Job titles in AI moved faster than HR could keep up. “AI Engineer” and “Machine Learning Engineer” often pay the same and overlap heavily, but the day-to-day work, the interview loops, and the skill weighting are meaningfully different.
What an AI engineer actually does
AI Engineers build applications on top of pre-trained foundation models. The job is closer to software engineering with ML literacy than to traditional ML research. They wire LLMs into product surfaces, manage retrieval, evaluate model behavior, and ship.

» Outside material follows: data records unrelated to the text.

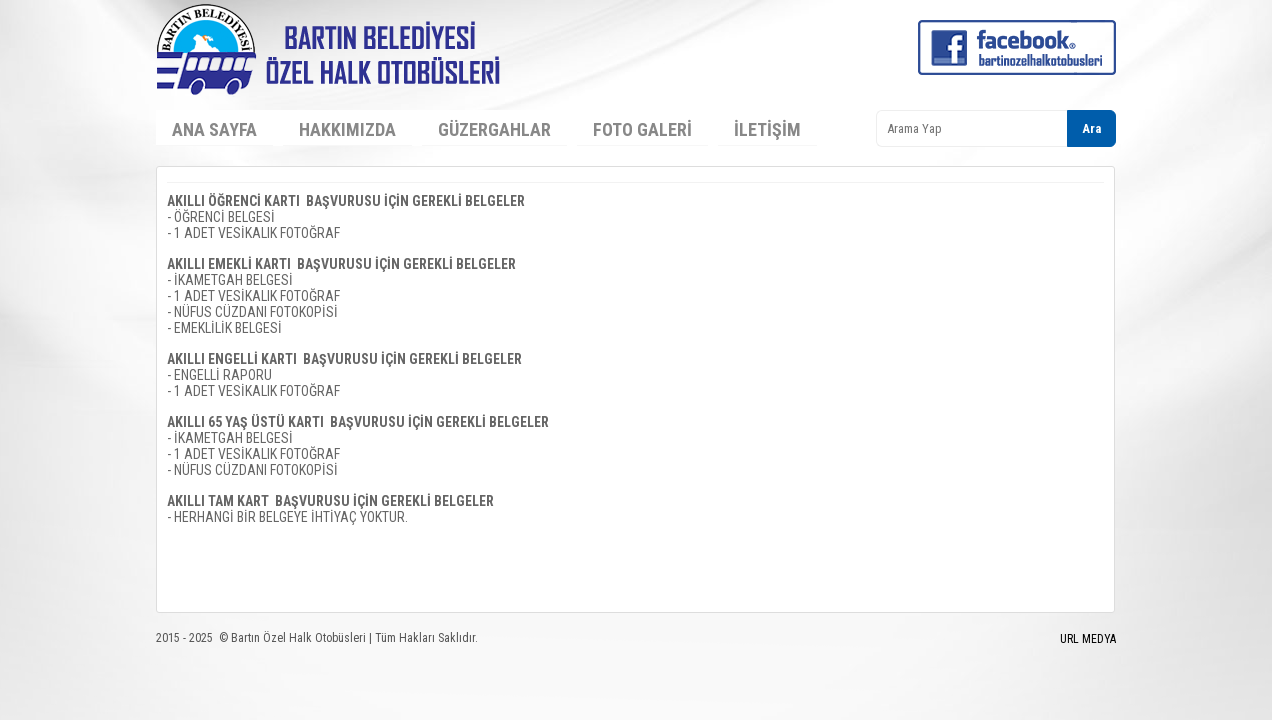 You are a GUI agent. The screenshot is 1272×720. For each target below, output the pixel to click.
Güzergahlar (494, 129)
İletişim (767, 129)
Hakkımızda (347, 129)
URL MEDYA (1088, 639)
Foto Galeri (642, 129)
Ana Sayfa (214, 129)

- Languages: Python, TypeScript
- Stacks: LangChain, LlamaIndex, vector DBs, OpenAI / Anthropic SDKs
- Day-to-day: RAG pipelines, prompt design, evals, deployment
What an ML engineer actually does
ML Engineers train and ship models. Whether the model is a churn predictor or a foundation model fine-tune, they own the training pipeline, the evaluation harness, and the production handoff.
- Languages: Python, sometimes C++ or Rust at the infra layer
- Stacks: PyTorch, JAX, scikit-learn, MLflow, Kubeflow
- Day-to-day: training, validation, MLOps, model monitoring
Which one should you target?
Pick AI Engineer if you love product, ship fast, and want LLMs in your day-to-day. Pick ML Engineer if you love training models and don’t mind long iteration loops. Both are good careers in 2026.
The bottom line
Same paycheck range, different jobs. Decide whether you want to ship applications on top of models or build the models themselves — the interview loops follow from there.